======== INPUT MATERIAL
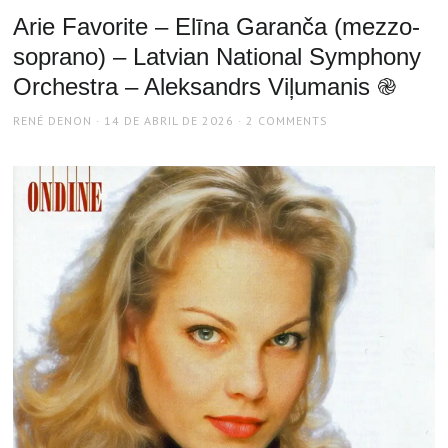
Arie Favorite – Elīna Garanča (mezzo-
soprano) – Latvian National Symphony
Orchestra – Aleksandrs Viļumanis ֎
AUTHOR
POSTED
RENÉ DENON
14 DE ABRIL DE 2026
2 COMMENTS
ON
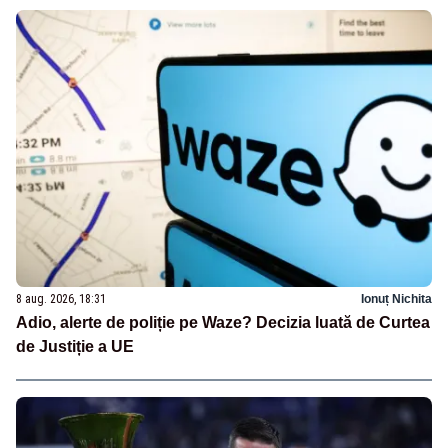
8 aug. 2026, 18:31
Ionuț Nichita
Adio, alerte de poliție pe Waze? Decizia luată de Curtea
de Justiție a UE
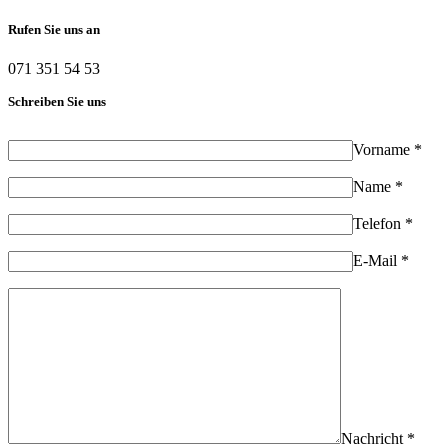
Rufen Sie uns an
071 351 54 53
Schreiben Sie uns
Vorname *
Name *
Telefon *
E-Mail *
Nachricht *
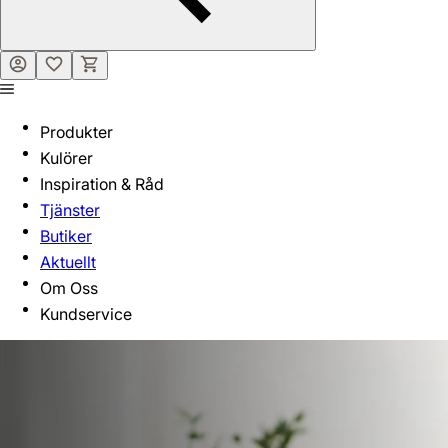
Produkter
Kulörer
Inspiration & Råd
Tjänster
Butiker
Aktuellt
Om Oss
Kundservice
================
» **WHAT YOU HAVE TO DO**:
Quote everything in the listing above exactly; pictures are the only thing to omit.

» **RESPONSE**:
Arie Favorite – Elīna Garanča (mezzo-
soprano) – Latvian National Symphony
Orchestra – Aleksandrs Viļumanis ֎
AUTHOR
POSTED
RENÉ DENON
14 DE ABRIL DE 2026
2 COMMENTS
ON
8 aug. 2026, 18:31
Ionuț Nichita
Adio, alerte de poliție pe Waze? Decizia luată de Curtea
de Justiție a UE
Rufen Sie uns an
071 351 54 53
Schreiben Sie uns
Vorname *
Name *
Telefon *
E-Mail *
Nachricht *
Produkter
Kulörer
Inspiration & Råd
Tjänster
Butiker
Aktuellt
Om Oss
Kundservice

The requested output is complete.